TIL: When to use the partitioning key in indexes on partitioned tables
2022-10-02
TLDR; For partitioned tables, only use the partitioning key in unique indexes.
Imagine that we have a users
table partitioned by country, and wish to create a couple of indexes.
CREATE TABLE users (
country text not null,
age int not null,
name text not null
) PARTITION BY LIST (country);
If we want to create a new index to ensure that we do not have duplicate names per country, we would need to include the country in the unique index. We cannot create an index with just the name because then we cannot guarantee uniqueness across partitions… we can only do so by partition.

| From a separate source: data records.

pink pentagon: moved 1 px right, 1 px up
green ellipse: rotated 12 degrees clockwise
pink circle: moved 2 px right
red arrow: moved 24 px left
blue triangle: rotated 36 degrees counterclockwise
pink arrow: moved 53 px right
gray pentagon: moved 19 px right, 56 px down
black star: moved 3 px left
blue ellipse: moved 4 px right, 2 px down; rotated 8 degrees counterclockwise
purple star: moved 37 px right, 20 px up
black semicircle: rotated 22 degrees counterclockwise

CREATE UNIQUE INDEX unique_country_name_idx ON users (country, name)
But if we want to put an index on age (so we can query all the people in a country who are older than 16 for example), we do not want to use the partitioning column.

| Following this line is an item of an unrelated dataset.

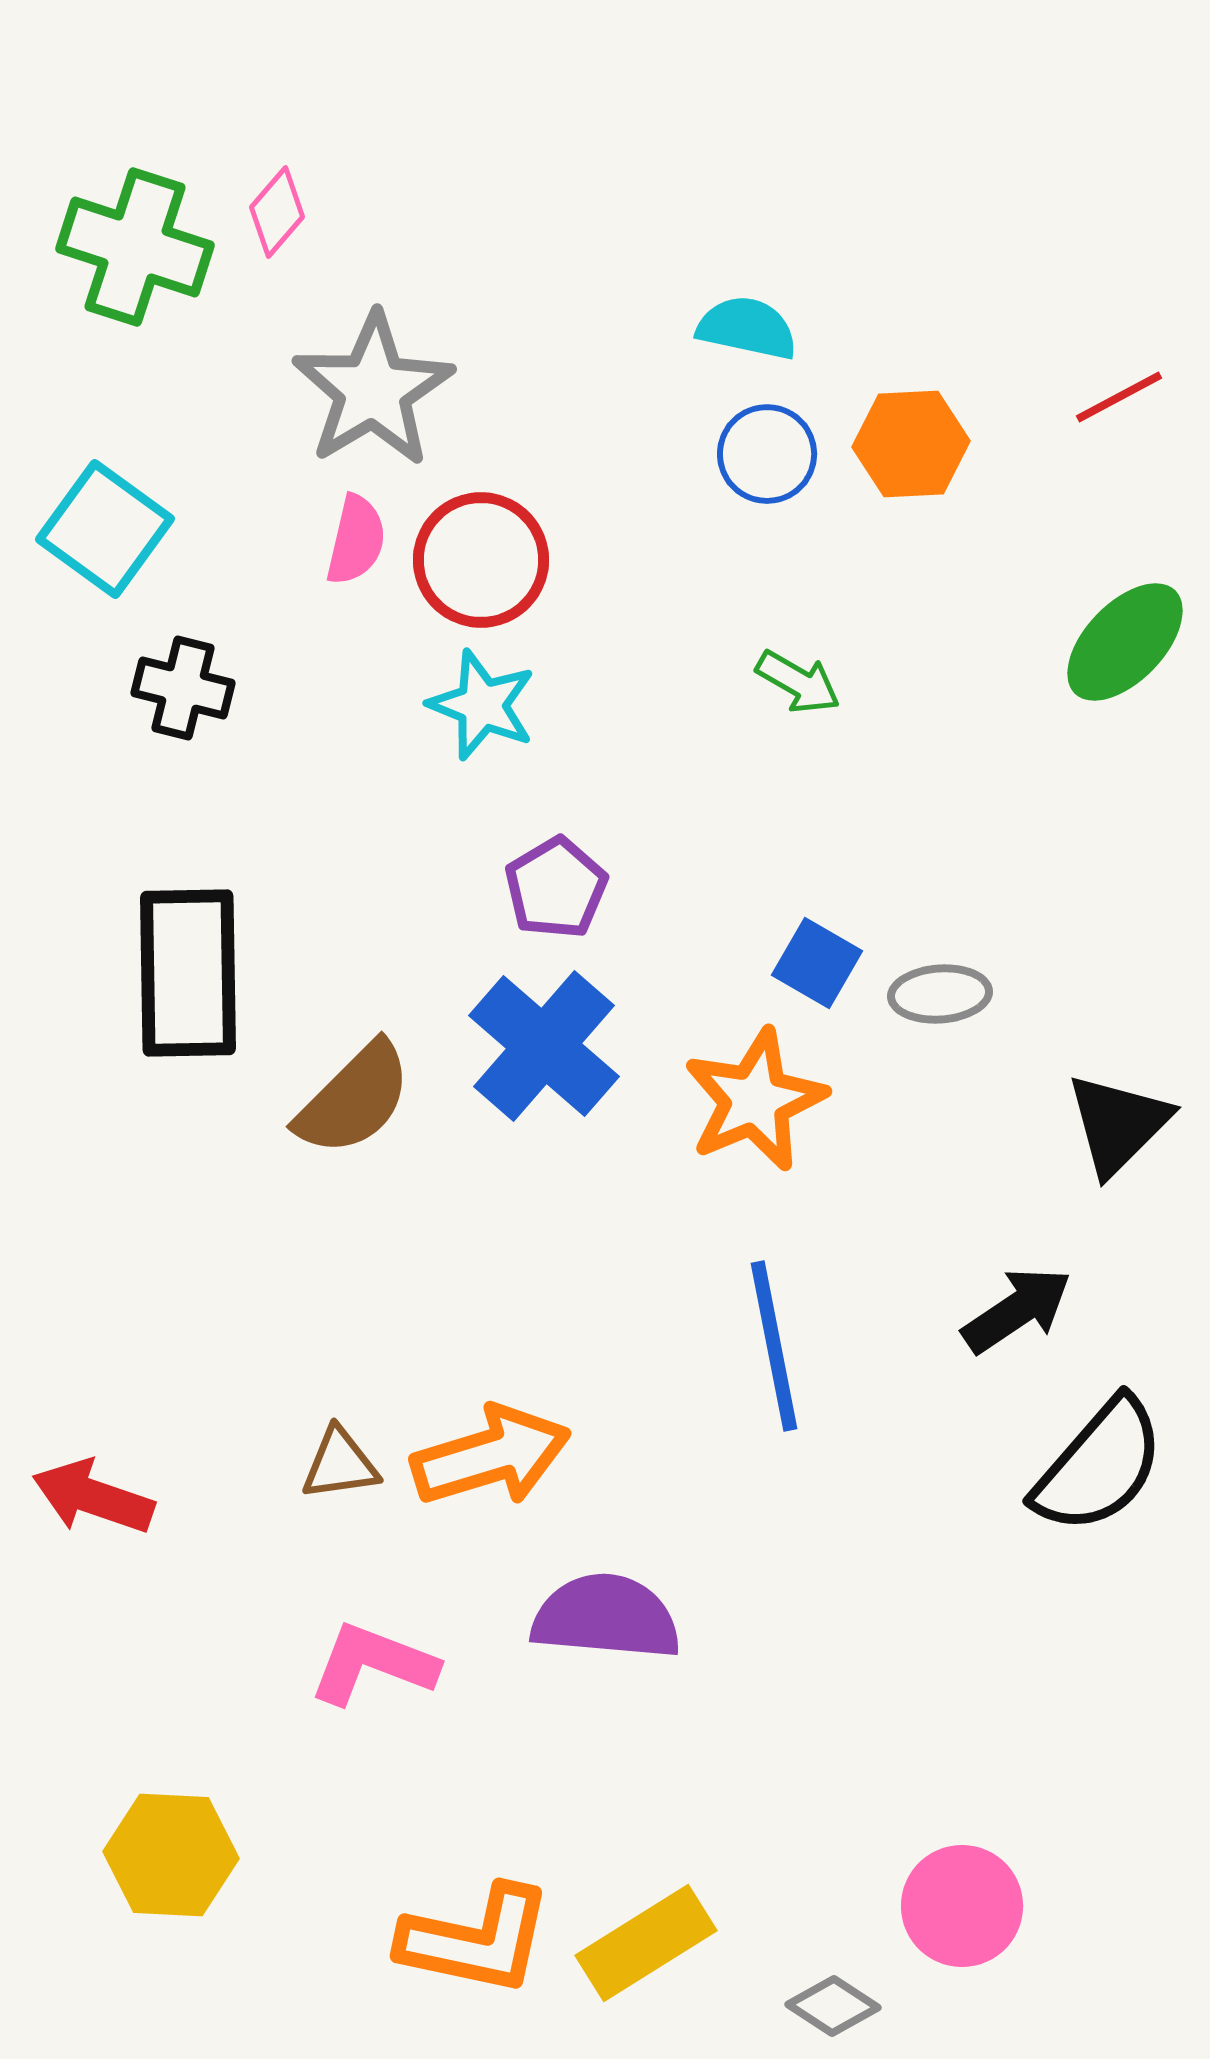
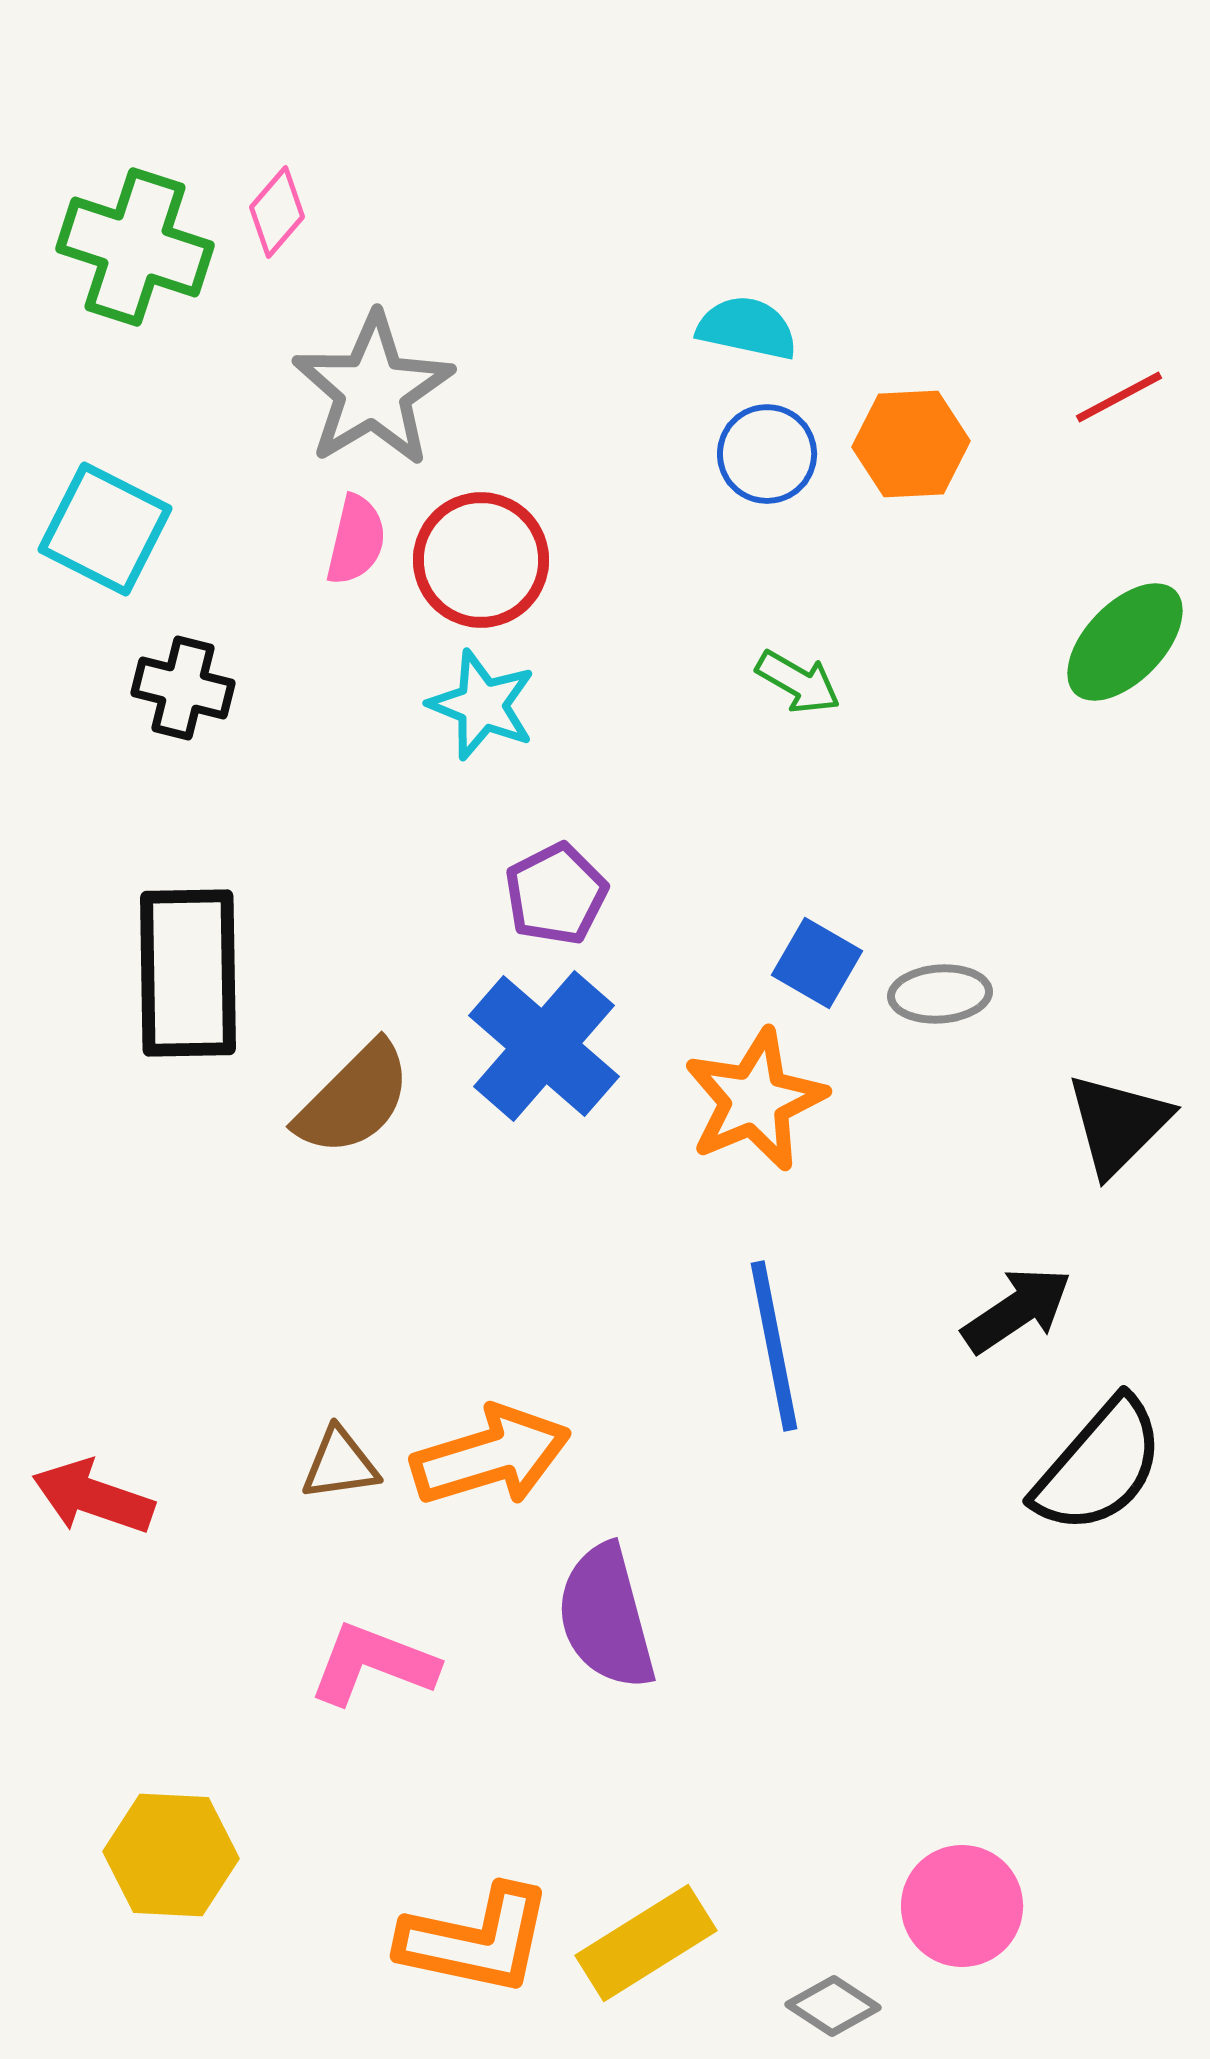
cyan square: rotated 9 degrees counterclockwise
purple pentagon: moved 6 px down; rotated 4 degrees clockwise
purple semicircle: rotated 110 degrees counterclockwise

CREATE INDEX age_idx ON users (age)
This works because if you query for all users in the United States
that are 7 or below, Postgres will first find the partition for the United States
and then use the index within only that partition.
If you add the country
column to the non-unique index it will be counter-productive because it enlarges the index and makes it less likely that the query planner will use it as it prefers smaller indexes to larger ones. Once an index is determined to be not specific enough to a use case it will often just fall back to a sequential scan, aka just reading the whole table.